WHAT THIS TASK INVOLVES:
All of the data should be reproduced word for word, though its pictures must be omitted.

Stored data entries
--- START ---

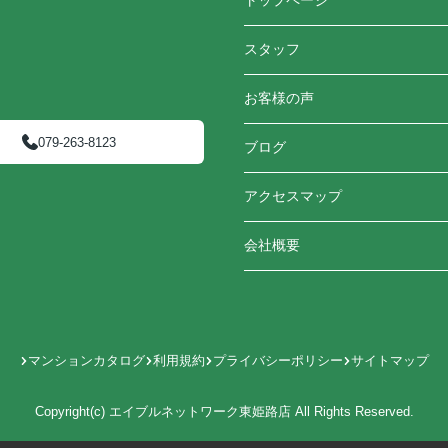
トップページ
スタッフ
お客様の声
079-263-8123
ブログ
アクセスマップ
会社概要
マンションカタログ
利用規約
プライバシーポリシー
サイトマップ
Copyright(c) エイブルネットワーク東姫路店 All Rights Reserved.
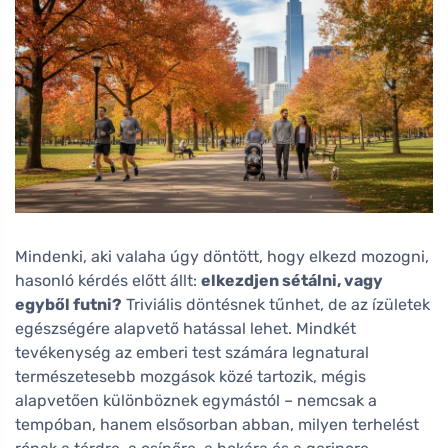
Mindenki, aki valaha úgy döntött, hogy elkezd mozogni,
hasonló kérdés előtt állt:
elkezdjen sétálni, vagy
egyből futni?
Triviális döntésnek tűnhet, de az ízületek
egészségére alapvető hatással lehet. Mindkét
tevékenység az emberi test számára legnatural
természetesebb mozgások közé tartozik, mégis
alapvetően különböznek egymástól – nemcsak a
tempóban, hanem elsősorban abban, milyen terhelést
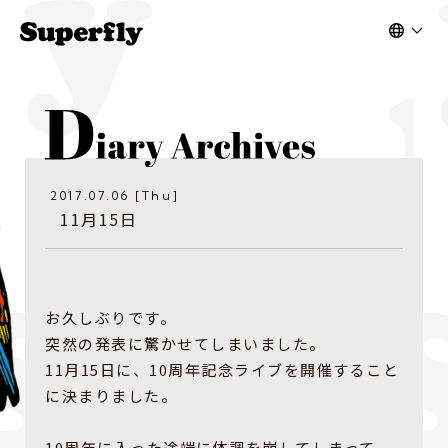
2017.07.06 [Thu]
11月15日
お久しぶりです。
突然の発表に驚かせてしまいました。
11月15日に、10周年記念ライブを開催すること
に決まりました。
10周年に入った途端に体調を崩してしまって、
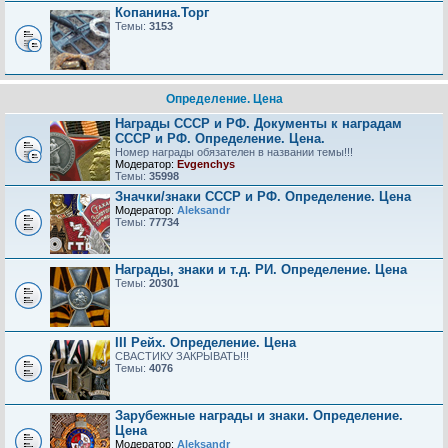
Копанина.Торг
Темы:
3153
Определение. Цена
Награды СССР и РФ. Документы к наградам
СССР и РФ. Определение. Цена.
Номер награды обязателен в названии темы!!!
Модератор:
Evgenchys
Темы:
35998
Значки/знаки СССР и РФ. Определение. Цена
Модератор:
Aleksandr
Темы:
77734
Награды, знаки и т.д. РИ. Определение. Цена
Темы:
20301
III Рейх. Определение. Цена
СВАСТИКУ ЗАКРЫВАТЬ!!!
Темы:
4076
Зарубежные награды и знаки. Определение.
Цена
Модератор:
Aleksandr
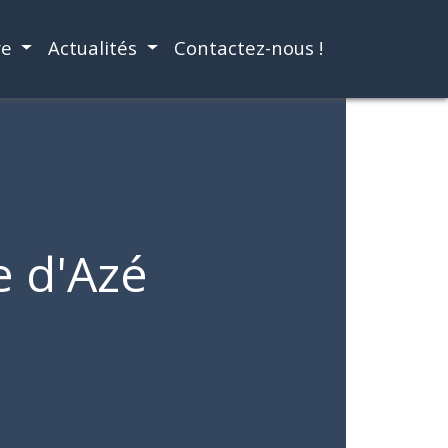
re
Actualités
Contactez-nous !
e d'Azé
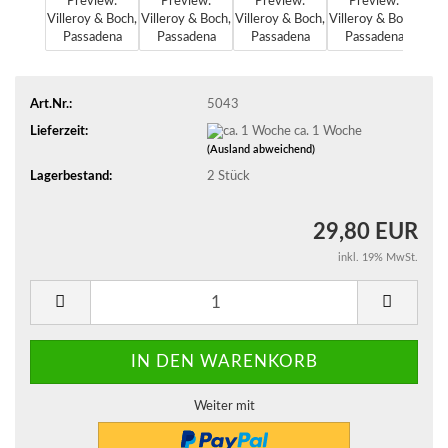
Art.Nr.:
5043
Lieferzeit:
ca. 1 Woche
(Ausland abweichend)
Lagerbestand:
2
Stück
29,80 EUR
inkl. 19% MwSt.
Weiter mit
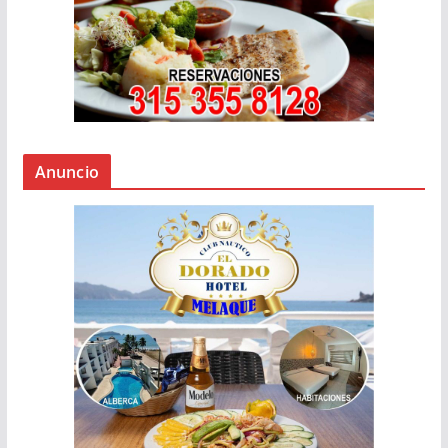
Anuncio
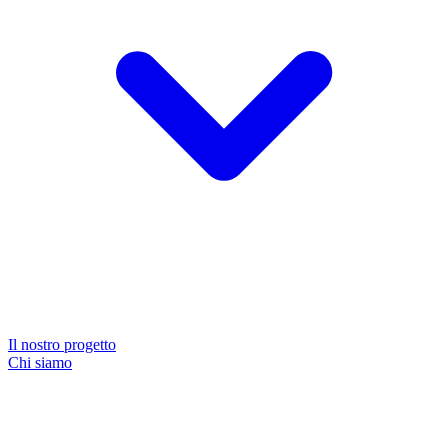
Il nostro progetto
Chi siamo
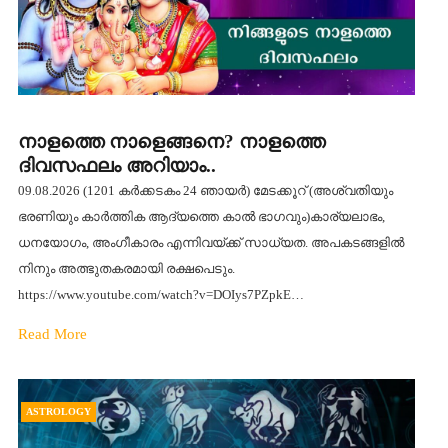
നാളത്തെ നാളെങ്ങനെ? നാളത്തെ
ദിവസഫലം അറിയാം..
09.08.2026 (1201 കര്‍ക്കടകം 24 ഞായര്‍) മേടക്കൂറ് (അശ്വതിയും
ഭരണിയും കാർത്തിക ആദ്യത്തെ കാൽ ഭാഗവും)കാര്യലാഭം,
ധനയോഗം, അംഗീകാരം എന്നിവയ്ക്ക് സാധ്യത. അപകടങ്ങളില്‍
നിനും അത്ഭുതകരമായി രക്ഷപെടും.
https://www.youtube.com/watch?v=DOIys7PZpkE…
Read More
ASTROLOGY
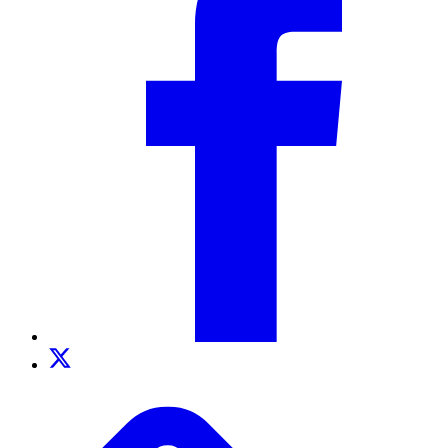
Twitter
TikTok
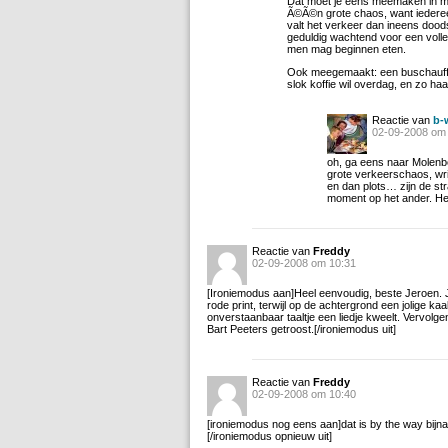
Dat moet je eens meemaken in m
Ã©Ã©n grote chaos, want iedereen 
valt het verkeer dan ineens doods
geduldig wachtend voor een volle
men mag beginnen eten.
Ook meegemaakt: een buschauffe
slok koffie wil overdag, en zo haas
Reactie van
b-
02-09-2008 om
oh, ga eens naar Molenbe
grote verkeerschaos, w
en dan plots… zijn de st
moment op het ander. Hee
Reactie van
Freddy
02-09-2008 om 10:31
[Ironiemodus aan]Heel eenvoudig, beste Jeroen. Je
rode print, terwijl op de achtergrond een jolige ka
onverstaanbaar taaltje een liedje kweelt. Vervolge
Bart Peeters getroost.[/ironiemodus uit]
Reactie van
Freddy
02-09-2008 om 10:40
[ironiemodus nog eens aan]dat is by the way bijna l
[/ironiemodus opnieuw uit]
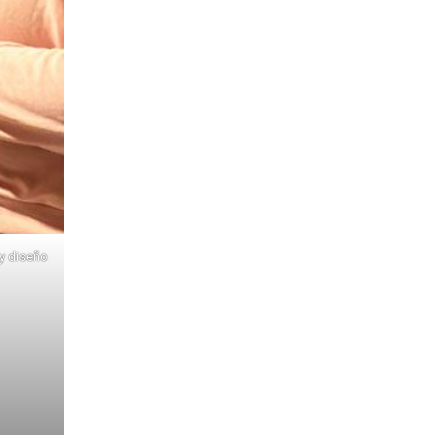
 y diseño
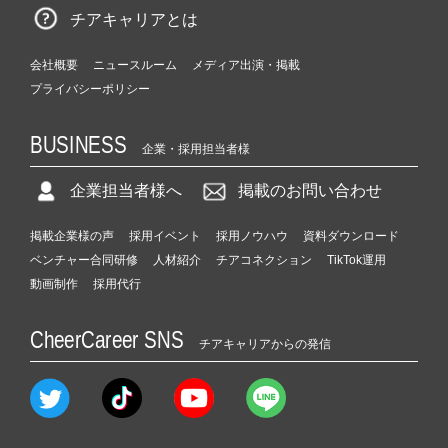
チアキャリアとは
会社概要
ニュースルーム
メディア出演・掲載
プライバシーポリシー
BUSINESS
企業・採用担当者様
企業担当者様へ
掲載のお問い合わせ
掲載企業様の声
採用イベント
採用ノウハウ
資料ダウンロード
ベンチャー合同研修
人材紹介
チアコネクション
TikTok運用
動画制作
採用代行
CheerCareer SNS
チアキャリアからの発信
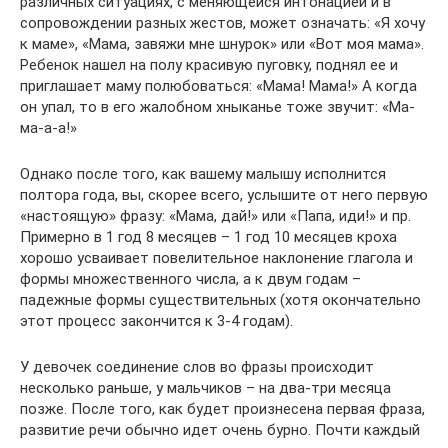
различных ситуациях, с меняющейся интонацией и в
сопровождении разных жестов, может означать: «Я хочу
к маме», «Мама, завяжи мне шнурок» или «Вот моя мама».
Ребенок нашел на полу красивую пуговку, поднял ее и
приглашает маму полюбоваться: «Мама! Мама!» А когда
он упал, то в его жалобном хныканье тоже звучит: «Ма-
ма-а-а!»
Однако после того, как вашему малышу исполнится
полтора года, вы, скорее всего, услышите от него первую
«настоящую» фразу: «Мама, дай!» или «Папа, иди!» и пр.
Примерно в 1 год 8 месяцев – 1 год 10 месяцев кроха
хорошо усваивает повелительное наклонение глагола и
формы множественного числа, а к двум годам –
падежные формы существительных (хотя окончательно
этот процесс закончится к 3-4 годам).
У девочек соединение слов во фразы происходит
несколько раньше, у мальчиков – на два-три месяца
позже. После того, как будет произнесена первая фраза,
развитие речи обычно идет очень бурно. Почти каждый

--- END ---

EXERCISE OUTPUT:
トップページ
スタッフ
お客様の声
079-263-8123
ブログ
アクセスマップ
会社概要
マンションカタログ
利用規約
プライバシーポリシー
サイトマップ
Copyright(c) エイブルネットワーク東姫路店 All Rights Reserved.
Mindenki, aki valaha úgy döntött, hogy elkezd mozogni,
hasonló kérdés előtt állt:
elkezdjen sétálni, vagy
egyből futni?
Triviális döntésnek tűnhet, de az ízületek
egészségére alapvető hatással lehet. Mindkét
tevékenység az emberi test számára legnatural
természetesebb mozgások közé tartozik, mégis
alapvetően különböznek egymástól – nemcsak a
tempóban, hanem elsősorban abban, milyen terhelést
2017.07.06 [Thu]
11月15日
お久しぶりです。
突然の発表に驚かせてしまいました。
11月15日に、10周年記念ライブを開催すること
に決まりました。
10周年に入った途端に体調を崩してしまって、
Копанина.Торг
Темы:
3153
Определение. Цена
Награды СССР и РФ. Документы к наградам
СССР и РФ. Определение. Цена.
Номер награды обязателен в названии темы!!!
Модератор:
Evgenchys
Темы:
35998
Значки/знаки СССР и РФ. Определение. Цена
Модератор:
Aleksandr
Темы:
77734
Награды, знаки и т.д. РИ. Определение. Цена
Темы:
20301
III Рейх. Определение. Цена
СВАСТИКУ ЗАКРЫВАТЬ!!!
Темы:
4076
Зарубежные награды и знаки. Определение.
Цена
Модератор:
Aleksandr
re
Actualités
Contactez-nous !
e d'Azé
Art.Nr.:
5043
Lieferzeit:
ca. 1 Woche
(Ausland abweichend)
Lagerbestand:
2
Stück
29,80 EUR
inkl. 19% MwSt.
Weiter mit
Anuncio
Il nostro progetto
Chi siamo
നാളത്തെ നാളെങ്ങനെ? നാളത്തെ
ദിവസഫലം അറിയാം..
09.08.2026 (1201 കര്‍ക്കടകം 24 ഞായര്‍) മേടക്കൂറ് (അശ്വതിയും
ഭരണിയും കാർത്തിക ആദ്യത്തെ കാൽ ഭാഗവും)കാര്യലാഭം,
ധനയോഗം, അംഗീകാരം എന്നിവയ്ക്ക് സാധ്യത. അപകടങ്ങളില്‍
നിനും അത്ഭുതകരമായി രക്ഷപെടും.
https://www.youtube.com/watch?v=DOIys7PZpkE…
Read More
ASTROLOGY
Twitter
TikTok
Dat moet je eens meemaken in m
Ã©Ã©n grote chaos, want iedereen 
valt het verkeer dan ineens doods
geduldig wachtend voor een volle
men mag beginnen eten.
Ook meegemaakt: een buschauffe
slok koffie wil overdag, en zo haas
Reactie van
b-
02-09-2008 om
oh, ga eens naar Molenbe
grote verkeerschaos, w
en dan plots… zijn de st
moment op het ander. Hee
Reactie van
Freddy
02-09-2008 om 10:31
[Ironiemodus aan]Heel eenvoudig, beste Jeroen. Je
rode print, terwijl op de achtergrond een jolige ka
onverstaanbaar taaltje een liedje kweelt. Vervolge
Bart Peeters getroost.[/ironiemodus uit]
Reactie van
Freddy
02-09-2008 om 10:40
[ironiemodus nog eens aan]dat is by the way bijna l
[/ironiemodus opnieuw uit]
 y diseño
チアキャリアとは
会社概要
ニュースルーム
メディア出演・掲載
プライバシーポリシー
BUSINESS
企業・採用担当者様
企業担当者様へ
掲載のお問い合わせ
掲載企業様の声
採用イベント
採用ノウハウ
資料ダウンロード
ベンチャー合同研修
人材紹介
チアコネクション
TikTok運用
動画制作
採用代行
CheerCareer SNS
チアキャリアからの発信
различных ситуациях, с меняющейся интонацией и в
сопровождении разных жестов, может означать: «Я хочу
к маме», «Мама, завяжи мне шнурок» или «Вот моя мама».
Ребенок нашел на полу красивую пуговку, поднял ее и
приглашает маму полюбоваться: «Мама! Мама!» А когда
он упал, то в его жалобном хныканье тоже звучит: «Ма-
ма-а-а!»
Однако после того, как вашему малышу исполнится
полтора года, вы, скорее всего, услышите от него первую
«настоящую» фразу: «Мама, дай!» или «Папа, иди!» и пр.
Примерно в 1 год 8 месяцев – 1 год 10 месяцев кроха
хорошо усваивает повелительное наклонение глагола и
формы множественного числа, а к двум годам –
падежные формы существительных (хотя окончательно
этот процесс закончится к 3-4 годам).
У девочек соединение слов во фразы происходит
несколько раньше, у мальчиков – на два-три месяца
позже. После того, как будет произнесена первая фраза,
развитие речи обычно идет очень бурно. Почти каждый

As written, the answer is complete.